=== Given data ===
- Opening Delimiter -
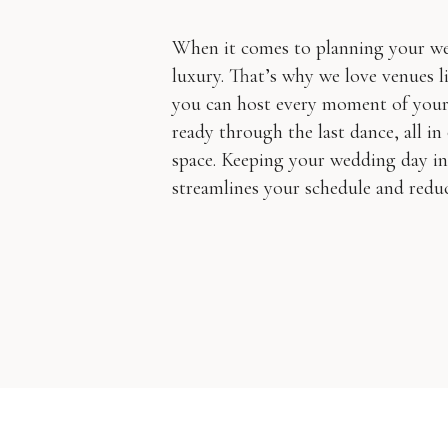
When it comes to planning your wed
luxury. That’s why we love venues
you can host every moment of your 
ready through the last dance, all in
space. Keeping your wedding day in 
streamlines your schedule and reduce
- Closing Delimiter -
=== Task brief ===
The lines sought are those in the data above that include the string "your"; copy each one.

=== Answer for this exercise ===
When it comes to planning your wed
you can host every moment of your 
space. Keeping your wedding day in 
streamlines your schedule and reduce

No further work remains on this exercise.